We’ve gotten to a place in society where the biggest corporations on the planet are showing their support for our community. It’s not only safe to support queers, it’s good for business. And therein lies the problem. Showing support for our lives and our community all too often feels like a sham. Just another calculated corporate move signed off by an all-straight, all-white executive leadership team.
We still have an extremely long way to go in eradicating homophobia, transphobia and queerphobia in our society. Are these organisations taking any actual steps to help us beyond their rainbow logos?
Pride Month is the epitome of rainbow capitalism. It is 30 days of PR stunts run by (presumably) hetero marketing teams tasked with coming up with the next big thing to put their company on the map. It’s three and a half weeks of companies using queer slang on Twitter, posting rainbows and trans flags and making it clear that their bank is indeed the good bank. It’s what one of my favourite TikTokers, Meg Stalter, says, “Hi Gay! Happy Pride Month. We are sashay-ing away with deals.”
Sure, a company’s logo is now rainbow. They’ve even released a special Pride Month edition of their most popular product – it comes with glitter!
But do they have gender neutral bathrooms in their building?
Is education around trans identities and correct use of pronouns built into the induction process for all staff?
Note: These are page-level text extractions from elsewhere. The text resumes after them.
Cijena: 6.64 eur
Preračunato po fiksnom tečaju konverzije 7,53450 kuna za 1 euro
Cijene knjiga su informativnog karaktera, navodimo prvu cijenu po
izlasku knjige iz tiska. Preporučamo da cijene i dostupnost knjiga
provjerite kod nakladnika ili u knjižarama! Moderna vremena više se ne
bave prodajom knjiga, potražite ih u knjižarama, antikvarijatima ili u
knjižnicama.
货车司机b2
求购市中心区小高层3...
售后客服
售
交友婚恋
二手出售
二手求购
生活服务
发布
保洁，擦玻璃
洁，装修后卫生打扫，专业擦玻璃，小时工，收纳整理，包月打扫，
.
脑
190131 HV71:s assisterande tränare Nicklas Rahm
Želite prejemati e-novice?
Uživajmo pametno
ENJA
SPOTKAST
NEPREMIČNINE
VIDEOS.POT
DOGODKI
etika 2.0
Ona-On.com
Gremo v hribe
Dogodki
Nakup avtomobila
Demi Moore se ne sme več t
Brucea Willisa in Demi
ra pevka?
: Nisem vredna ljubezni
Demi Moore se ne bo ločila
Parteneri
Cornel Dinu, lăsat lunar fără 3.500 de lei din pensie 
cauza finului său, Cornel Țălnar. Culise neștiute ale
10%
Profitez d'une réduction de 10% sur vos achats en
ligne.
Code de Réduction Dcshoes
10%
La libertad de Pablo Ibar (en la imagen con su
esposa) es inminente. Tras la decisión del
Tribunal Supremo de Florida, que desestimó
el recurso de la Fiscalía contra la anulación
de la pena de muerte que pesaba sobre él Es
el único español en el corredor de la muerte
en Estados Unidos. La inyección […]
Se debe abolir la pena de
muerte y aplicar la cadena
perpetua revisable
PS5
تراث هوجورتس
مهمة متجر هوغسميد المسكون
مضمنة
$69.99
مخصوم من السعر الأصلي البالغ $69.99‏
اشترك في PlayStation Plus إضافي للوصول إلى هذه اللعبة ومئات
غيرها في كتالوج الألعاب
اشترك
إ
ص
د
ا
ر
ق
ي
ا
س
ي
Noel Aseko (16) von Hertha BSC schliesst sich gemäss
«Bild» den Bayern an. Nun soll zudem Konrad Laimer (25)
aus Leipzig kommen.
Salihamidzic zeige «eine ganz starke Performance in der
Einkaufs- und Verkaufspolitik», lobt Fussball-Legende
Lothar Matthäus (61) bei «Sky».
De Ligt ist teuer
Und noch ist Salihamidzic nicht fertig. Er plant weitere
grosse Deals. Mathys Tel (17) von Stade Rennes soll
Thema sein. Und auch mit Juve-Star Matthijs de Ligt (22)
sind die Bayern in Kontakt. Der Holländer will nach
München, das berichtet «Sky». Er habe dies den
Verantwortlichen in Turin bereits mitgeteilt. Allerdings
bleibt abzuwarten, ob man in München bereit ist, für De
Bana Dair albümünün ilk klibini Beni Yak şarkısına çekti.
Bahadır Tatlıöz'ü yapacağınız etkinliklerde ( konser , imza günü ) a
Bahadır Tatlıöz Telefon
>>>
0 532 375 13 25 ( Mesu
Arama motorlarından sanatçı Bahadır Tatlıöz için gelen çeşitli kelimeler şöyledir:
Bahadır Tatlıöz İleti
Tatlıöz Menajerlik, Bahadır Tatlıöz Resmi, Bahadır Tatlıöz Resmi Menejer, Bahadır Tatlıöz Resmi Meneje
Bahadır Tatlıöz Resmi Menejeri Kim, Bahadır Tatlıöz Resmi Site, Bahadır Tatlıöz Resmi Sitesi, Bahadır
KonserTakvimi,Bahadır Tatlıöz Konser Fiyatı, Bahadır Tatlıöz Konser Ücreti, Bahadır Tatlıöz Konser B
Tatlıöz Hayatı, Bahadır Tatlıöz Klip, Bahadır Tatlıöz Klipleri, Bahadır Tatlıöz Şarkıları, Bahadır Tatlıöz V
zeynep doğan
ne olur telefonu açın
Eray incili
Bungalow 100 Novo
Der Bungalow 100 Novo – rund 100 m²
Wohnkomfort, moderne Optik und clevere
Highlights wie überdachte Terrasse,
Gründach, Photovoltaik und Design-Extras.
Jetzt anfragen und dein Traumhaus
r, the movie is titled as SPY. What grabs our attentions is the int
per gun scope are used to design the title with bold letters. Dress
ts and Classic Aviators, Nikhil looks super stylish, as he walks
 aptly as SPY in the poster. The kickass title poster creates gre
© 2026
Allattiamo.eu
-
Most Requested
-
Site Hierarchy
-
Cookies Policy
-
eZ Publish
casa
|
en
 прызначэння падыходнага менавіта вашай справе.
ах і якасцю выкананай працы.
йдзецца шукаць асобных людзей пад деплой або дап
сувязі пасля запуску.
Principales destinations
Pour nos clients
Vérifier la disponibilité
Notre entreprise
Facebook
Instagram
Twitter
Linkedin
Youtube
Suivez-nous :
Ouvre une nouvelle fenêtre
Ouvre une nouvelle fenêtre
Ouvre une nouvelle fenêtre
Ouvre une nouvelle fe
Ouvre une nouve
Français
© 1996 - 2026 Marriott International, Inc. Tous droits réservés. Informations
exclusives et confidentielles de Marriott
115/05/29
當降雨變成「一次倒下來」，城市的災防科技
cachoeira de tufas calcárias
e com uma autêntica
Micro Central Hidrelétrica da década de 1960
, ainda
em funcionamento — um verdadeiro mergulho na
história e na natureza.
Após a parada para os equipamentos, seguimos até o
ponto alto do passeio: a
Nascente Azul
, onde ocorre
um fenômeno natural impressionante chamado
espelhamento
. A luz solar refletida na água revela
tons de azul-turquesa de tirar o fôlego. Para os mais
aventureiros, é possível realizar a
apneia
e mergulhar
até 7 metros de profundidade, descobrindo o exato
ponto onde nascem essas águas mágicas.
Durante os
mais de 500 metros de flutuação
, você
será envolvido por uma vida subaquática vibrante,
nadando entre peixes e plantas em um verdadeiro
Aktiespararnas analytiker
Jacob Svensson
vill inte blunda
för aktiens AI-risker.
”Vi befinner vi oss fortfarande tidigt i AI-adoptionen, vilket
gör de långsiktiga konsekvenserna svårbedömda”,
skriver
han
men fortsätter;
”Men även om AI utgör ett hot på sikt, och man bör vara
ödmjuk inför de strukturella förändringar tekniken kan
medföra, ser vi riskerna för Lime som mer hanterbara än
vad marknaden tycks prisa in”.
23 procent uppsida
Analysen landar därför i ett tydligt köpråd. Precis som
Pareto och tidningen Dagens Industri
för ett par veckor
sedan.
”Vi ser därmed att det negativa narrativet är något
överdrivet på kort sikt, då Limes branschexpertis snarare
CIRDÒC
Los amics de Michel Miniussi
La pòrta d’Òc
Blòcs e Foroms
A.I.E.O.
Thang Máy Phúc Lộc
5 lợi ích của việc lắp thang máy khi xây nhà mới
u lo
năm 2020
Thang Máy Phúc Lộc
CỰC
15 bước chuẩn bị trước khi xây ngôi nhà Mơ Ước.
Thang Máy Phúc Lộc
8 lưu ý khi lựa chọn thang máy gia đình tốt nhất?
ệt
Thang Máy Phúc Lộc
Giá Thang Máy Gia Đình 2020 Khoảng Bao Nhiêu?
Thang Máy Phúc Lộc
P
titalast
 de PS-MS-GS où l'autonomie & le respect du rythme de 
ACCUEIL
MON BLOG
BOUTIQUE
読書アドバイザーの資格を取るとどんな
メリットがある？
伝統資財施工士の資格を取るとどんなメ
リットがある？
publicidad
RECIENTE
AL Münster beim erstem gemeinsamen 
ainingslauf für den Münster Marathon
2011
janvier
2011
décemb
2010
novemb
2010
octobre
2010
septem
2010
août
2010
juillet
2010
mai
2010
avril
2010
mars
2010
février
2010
Do people of all genders get paid parental leave?
Are all organisational documents free from questions around sex, gender or gendered honorifics?
Has the organisation ever put money toward an LGBTIQA+ charity?
Is the organisation uplifting voices in the queer community?
Would a trans person feel safe in that organisation to report harassment and bullying if it were to occur?
If the answer is no to any of these, then a rainbow logo or a PR stunt with a ‘gayed-up’ version of a product feels at best: jarring and ironic. At worst, it’s prejudicial, shallow and deeply queerphobic.
Am I the first queer person to roll my eyes at Pride Month’s rainbow capitalist hellscape? Absolutely not. This discourse increases every year, as more and more queers are taking issue to the fact that Pride, which began as a riot by black queer and trans folks, is now being used to make rich people even richer.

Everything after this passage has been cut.